Puede decirse, por tanto, que, excepción hecha de normas muy singulares (la propia exposición de motivos de la Ley 13/2005 cita los artículos 116, 117 y 118 CC como supuestos que sólo pueden producirse en el caso de matrimonios entre dos personas de diferente sexo), el régimen jurídico del matrimonio y consecuentemente la imagen jurídica que la sociedad se va forjando de él, no se distorsiona por el hecho de que los cónyuges sean de distinto o del mismo sexo.
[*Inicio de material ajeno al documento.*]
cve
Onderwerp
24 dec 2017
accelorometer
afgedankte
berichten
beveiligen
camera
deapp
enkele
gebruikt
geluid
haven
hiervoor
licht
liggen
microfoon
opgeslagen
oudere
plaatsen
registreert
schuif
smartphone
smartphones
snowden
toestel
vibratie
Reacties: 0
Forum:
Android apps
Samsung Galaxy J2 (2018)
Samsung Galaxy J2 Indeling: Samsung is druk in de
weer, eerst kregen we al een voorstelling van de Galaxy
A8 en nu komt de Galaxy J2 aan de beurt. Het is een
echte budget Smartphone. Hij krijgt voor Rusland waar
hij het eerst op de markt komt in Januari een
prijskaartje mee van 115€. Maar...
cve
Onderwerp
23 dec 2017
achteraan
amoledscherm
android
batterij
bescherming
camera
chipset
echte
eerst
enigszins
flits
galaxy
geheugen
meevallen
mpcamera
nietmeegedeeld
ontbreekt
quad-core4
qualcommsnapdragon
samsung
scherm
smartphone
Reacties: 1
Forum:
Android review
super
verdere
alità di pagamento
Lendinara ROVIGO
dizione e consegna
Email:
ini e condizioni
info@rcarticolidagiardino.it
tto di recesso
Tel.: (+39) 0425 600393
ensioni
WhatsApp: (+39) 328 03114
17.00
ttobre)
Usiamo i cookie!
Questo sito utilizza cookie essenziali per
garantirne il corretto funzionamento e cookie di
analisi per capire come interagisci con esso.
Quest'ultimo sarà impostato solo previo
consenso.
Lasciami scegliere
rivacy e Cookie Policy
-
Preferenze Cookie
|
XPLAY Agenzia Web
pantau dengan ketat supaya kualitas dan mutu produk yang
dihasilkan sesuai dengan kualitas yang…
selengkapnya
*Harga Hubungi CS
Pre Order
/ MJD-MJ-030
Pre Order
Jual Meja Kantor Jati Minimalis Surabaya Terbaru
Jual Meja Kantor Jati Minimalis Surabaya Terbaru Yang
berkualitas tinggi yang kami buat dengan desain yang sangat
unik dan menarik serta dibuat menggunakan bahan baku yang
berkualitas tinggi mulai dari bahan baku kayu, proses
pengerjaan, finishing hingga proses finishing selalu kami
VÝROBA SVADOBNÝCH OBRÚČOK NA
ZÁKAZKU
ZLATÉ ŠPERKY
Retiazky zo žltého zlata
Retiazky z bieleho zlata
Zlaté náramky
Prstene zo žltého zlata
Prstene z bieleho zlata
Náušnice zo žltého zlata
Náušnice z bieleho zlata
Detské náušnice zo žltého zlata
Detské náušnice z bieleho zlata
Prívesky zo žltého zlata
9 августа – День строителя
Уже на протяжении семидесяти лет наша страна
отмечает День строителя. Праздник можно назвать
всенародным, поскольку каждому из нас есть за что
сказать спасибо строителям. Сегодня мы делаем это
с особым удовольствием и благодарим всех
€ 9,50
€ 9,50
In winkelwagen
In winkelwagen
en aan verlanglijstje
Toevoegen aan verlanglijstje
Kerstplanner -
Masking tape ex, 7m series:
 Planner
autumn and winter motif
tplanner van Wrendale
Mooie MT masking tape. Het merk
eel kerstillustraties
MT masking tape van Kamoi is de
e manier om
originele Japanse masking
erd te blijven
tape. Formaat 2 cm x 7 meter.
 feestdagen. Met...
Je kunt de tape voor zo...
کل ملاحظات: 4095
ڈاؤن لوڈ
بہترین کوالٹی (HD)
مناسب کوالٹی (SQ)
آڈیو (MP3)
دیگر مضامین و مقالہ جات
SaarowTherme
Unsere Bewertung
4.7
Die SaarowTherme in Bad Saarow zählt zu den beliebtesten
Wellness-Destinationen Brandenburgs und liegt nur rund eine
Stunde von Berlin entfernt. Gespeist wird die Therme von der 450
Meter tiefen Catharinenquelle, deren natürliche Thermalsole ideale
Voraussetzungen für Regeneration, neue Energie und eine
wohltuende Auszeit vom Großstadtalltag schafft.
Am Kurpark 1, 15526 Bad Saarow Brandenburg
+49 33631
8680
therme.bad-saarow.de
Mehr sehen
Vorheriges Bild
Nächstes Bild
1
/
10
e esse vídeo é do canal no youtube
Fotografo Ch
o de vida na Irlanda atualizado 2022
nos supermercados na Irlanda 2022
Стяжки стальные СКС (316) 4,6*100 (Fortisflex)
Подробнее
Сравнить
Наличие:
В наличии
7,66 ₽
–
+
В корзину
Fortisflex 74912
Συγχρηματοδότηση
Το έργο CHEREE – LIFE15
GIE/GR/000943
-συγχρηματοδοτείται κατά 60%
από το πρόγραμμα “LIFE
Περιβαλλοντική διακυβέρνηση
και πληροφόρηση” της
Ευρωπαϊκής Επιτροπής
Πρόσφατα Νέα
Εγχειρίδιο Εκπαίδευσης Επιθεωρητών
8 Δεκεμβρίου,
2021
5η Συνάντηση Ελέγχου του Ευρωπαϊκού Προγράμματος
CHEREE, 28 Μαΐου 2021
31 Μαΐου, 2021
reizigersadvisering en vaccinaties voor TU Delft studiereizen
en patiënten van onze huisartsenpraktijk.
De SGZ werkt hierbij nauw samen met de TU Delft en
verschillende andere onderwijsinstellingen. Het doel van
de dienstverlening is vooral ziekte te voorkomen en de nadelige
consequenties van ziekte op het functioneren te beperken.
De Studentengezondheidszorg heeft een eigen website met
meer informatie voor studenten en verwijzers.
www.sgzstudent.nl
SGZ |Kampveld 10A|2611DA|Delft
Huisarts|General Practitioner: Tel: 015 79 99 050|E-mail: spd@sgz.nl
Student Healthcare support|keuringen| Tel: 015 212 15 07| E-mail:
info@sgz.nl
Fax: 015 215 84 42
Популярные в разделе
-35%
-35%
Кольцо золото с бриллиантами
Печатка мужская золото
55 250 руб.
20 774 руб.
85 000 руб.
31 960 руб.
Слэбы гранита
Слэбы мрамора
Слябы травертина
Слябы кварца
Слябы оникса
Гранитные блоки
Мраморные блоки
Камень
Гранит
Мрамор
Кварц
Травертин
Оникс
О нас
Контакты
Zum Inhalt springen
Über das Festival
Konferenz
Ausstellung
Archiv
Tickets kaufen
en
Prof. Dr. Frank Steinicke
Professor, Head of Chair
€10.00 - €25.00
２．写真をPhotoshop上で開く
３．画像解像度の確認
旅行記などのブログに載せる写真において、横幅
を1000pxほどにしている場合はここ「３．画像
Puede concluirse, por tanto, que la Ley 13/2005, dentro del amplio margen concedido por el art. 32 CE tal y como ha sido interpretado hasta aquí, desarrolla la institución del matrimonio conforme a nuestra cultura jurídica, sin hacerla en absoluto irreconocible para la imagen que de la institución se tiene en la sociedad española contemporánea.

Por tanto, desde el punto de vista de la garantía institucional del matrimonio no cabe realizar reproche de inconstitucionalidad a la opción escogida por el legislador en este caso, dentro del margen de apreciación que la Constitución le reconoce, porque es una opción no excluida por el constituyente, y que puede tener cabida en el art. 32 CE interpretado de acuerdo con una noción institucional de matrimonio cada vez más extendida en la sociedad española y en la sociedad internacional, aunque no sea unánimemente aceptada”.